Akashi has become the first Japanese city to introduce a planned partnership system that will recognise family relationships between LGBTQ+ couples and their children.
The newly implemented move was raised in December 2020 following pressure from minorities.
Since then, Akashi local government has become the first to acknowledge this request and has included a planned partnership to address the rights of same-sex couples in the city.
Although the new framework is not a legal change, the progress does ensure future rights and visibility for same-sex couples and their families.
Same sex-couples are now able to change their relationship status from “roommates” to “relatives”, a request which has long been pushed for on the Japanese census.
The city believes this new opinion on their residential certification will allow couples and their children to be culturally equally recognised as a typical family.
Another right being granted is the ability to live in government-owned housing and have the right to be buried together in municipal cemeteries.
As a part of these governmental changes, city officials hope a wider cultural change will occur and also impact the local schooling system.
Currently, same-sex parents are unable to collect their children from schools and nurseries as school rules declare that children can only be taken from schools from biological parents.
“It’s the public sector’s role to support residents without leaving anyone behind,” Akashi Mayor Fusaho Izumi said. “The new system covers children because we are working on town development that centers around children.”
As it stands, the Japanese government does not recognise same-sex marriages, but things are gradually changing.

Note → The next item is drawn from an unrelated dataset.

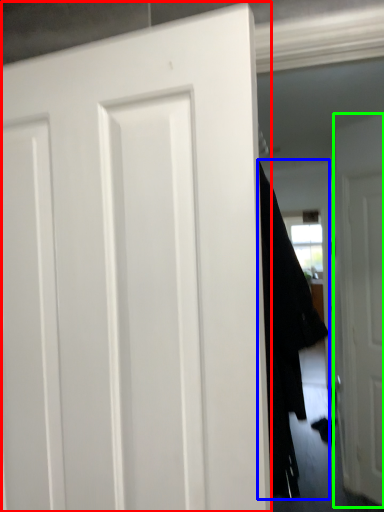 Question: Based on their relative distances, which object is nearer to door (highlighted by a red box)? Choose from garment (highlighted by a blue box) and door (highlighted by a green box).

Choices:
 (A) garment
 (B) door

Answer: (A)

Since 2015, there has been a growth of LGBTQ+ acceptance with close to 70 municipalities introducing systems to certify same-sex couples so they can be given the equivalent status to marriage. Tokyo’s Shibuya Ward was the first to enact this change in six years ago.
The city of Akashi has also established a government division dedicated to education the public on sexual diversity. The programme has employed staff which as classified as sexual minorities to ensure a fair and diverse public education.
“There are many forms of couples and family, so we wanted to meet the needs of those people as much as possible,” a government employee said during a news conference.